印象之中,村里有一个面积约四五亩地的空场子,农闲时属于孩子们,夏忙时则是打麦场。每年麦收时节,人们顶着酷热,汗流浃背,来来往往奔忙于田间地头。房前屋后、乡间小路上,人们用背篓背、扁担挑、板车拉等方式把已收割的麦子运往打麦场。负重的扁担和板车经过时的吱呀声、大人孩子们呼叫声、脱粒机的轰鸣声,以及连枷零零星星的啪啦声,时常会此起彼伏,响彻通宵。
俗话说,六月天,孩儿脸。也许是天气的原因,故乡夏收比秋收要紧促得多,也热闹得多。每年麦收时节,乡下学校常常放夏忙假,有些工厂甚至会停工。人们像赶场子般的去收割麦子,忙得不可开交,而这一切却似乎和贪玩的小孩子们关系不大。打麦场上,孩子们打扑克、抓五子、弹杏核,溜到小河边去烤麦仁吃;有时候,孩子们还爬到未封顶的麦草垛上摔跤,甚至玩滑梯。一个个晒得黑不溜秋,玩得忘乎所以,叽叽喳喳,乐不思归。在这兴头上,时而被大人揪着耳朵带走的,还一步三回头地地瞅着玩伴们,心有不甘。

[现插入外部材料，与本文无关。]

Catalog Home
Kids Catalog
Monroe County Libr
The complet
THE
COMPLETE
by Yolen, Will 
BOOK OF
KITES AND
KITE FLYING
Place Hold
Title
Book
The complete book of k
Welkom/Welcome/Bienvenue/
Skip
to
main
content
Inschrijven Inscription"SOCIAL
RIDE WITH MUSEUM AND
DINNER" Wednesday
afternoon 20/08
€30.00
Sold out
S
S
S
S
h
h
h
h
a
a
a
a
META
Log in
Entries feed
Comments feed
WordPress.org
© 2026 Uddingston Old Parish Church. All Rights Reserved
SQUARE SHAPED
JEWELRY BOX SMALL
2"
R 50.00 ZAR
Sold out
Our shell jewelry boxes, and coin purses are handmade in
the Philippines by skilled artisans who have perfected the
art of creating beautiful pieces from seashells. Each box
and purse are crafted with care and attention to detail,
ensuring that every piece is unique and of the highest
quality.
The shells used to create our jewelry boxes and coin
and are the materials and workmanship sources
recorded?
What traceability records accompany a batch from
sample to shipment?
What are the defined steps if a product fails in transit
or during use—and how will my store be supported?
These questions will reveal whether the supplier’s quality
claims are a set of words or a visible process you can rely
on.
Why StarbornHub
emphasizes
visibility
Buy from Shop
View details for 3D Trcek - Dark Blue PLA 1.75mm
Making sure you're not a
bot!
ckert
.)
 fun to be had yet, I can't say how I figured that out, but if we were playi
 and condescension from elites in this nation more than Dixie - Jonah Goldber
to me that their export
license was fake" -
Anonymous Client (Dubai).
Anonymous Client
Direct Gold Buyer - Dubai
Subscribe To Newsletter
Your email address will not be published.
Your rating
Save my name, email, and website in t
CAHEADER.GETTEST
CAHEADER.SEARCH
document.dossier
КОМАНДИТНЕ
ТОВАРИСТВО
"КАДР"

麦收的日子总是那么紧促,前后就十天左右。后来随着土地包产到户,村子打麦场也被分割给各家,轮番着使用了。这样一来,麦收的时间变得更短,村里的公用大打麦场便冷落了很多,后来干脆变成了村里人的菜地。诺大的一块空地再也没有了的原来的热闹和喧嚣,村里人的收成却好了起来,孩子们手上的馍馍也越来越白。
而后,我们家也有了自己的打麦场。在老屋后靠山坡的地方,
父亲把一块约三、四分大小的菜地整饬成了一个空场子,秋收时打谷子、豆子、芝麻一类的作物,到了夏收时节,则用来打油菜籽、麦子,简直是一场多用。
每年过了清明,陕南的雨就多了起来。趁着下第一场春雨,农家人除了正常的播种、除草等农事外,也会不失时机地开始整饬打麦场。一场不大不小蒙蒙细雨,来得正是时候。乘着微风细雨,父亲用铁锨在打麦场上这儿填一填,那儿铲一铲,把闲置了一个冬天打麦场填补平整。而后,再在石碌碡上装上簸枷,后面绑着嫩绿的杨柳树枝儿,套上大黄牛拉着碾压瓷实。照父亲的话说,那叫“割场”。场子割得好,碾麦子时能省不少劲呢!
父亲割场时的每一个步骤,都做得认真、细致,有条不紊,好像都已经程序化。这一切,看似简单,但并不是谁都能做的来。到了五黄六月,麦子收割回来时,父亲整饬的打麦场才显得是多么耐用。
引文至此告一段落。